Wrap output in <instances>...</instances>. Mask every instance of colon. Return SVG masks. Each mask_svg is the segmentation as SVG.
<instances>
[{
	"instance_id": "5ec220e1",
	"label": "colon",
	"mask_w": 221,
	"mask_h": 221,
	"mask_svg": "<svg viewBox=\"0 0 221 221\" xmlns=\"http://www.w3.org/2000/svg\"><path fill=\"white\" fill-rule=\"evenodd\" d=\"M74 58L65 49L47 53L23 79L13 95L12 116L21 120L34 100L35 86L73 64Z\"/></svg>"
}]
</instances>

--

◆ **Work instructions**: Without omitting anything, retype all of the material above exactly.

◆ **Result below**:
Wrap output in <instances>...</instances>. Mask every instance of colon. Return SVG masks. Each mask_svg is the segmentation as SVG.
<instances>
[{
	"instance_id": "5ec220e1",
	"label": "colon",
	"mask_w": 221,
	"mask_h": 221,
	"mask_svg": "<svg viewBox=\"0 0 221 221\" xmlns=\"http://www.w3.org/2000/svg\"><path fill=\"white\" fill-rule=\"evenodd\" d=\"M74 58L65 49L47 53L23 79L13 95L12 116L21 120L34 100L35 86L73 64Z\"/></svg>"
}]
</instances>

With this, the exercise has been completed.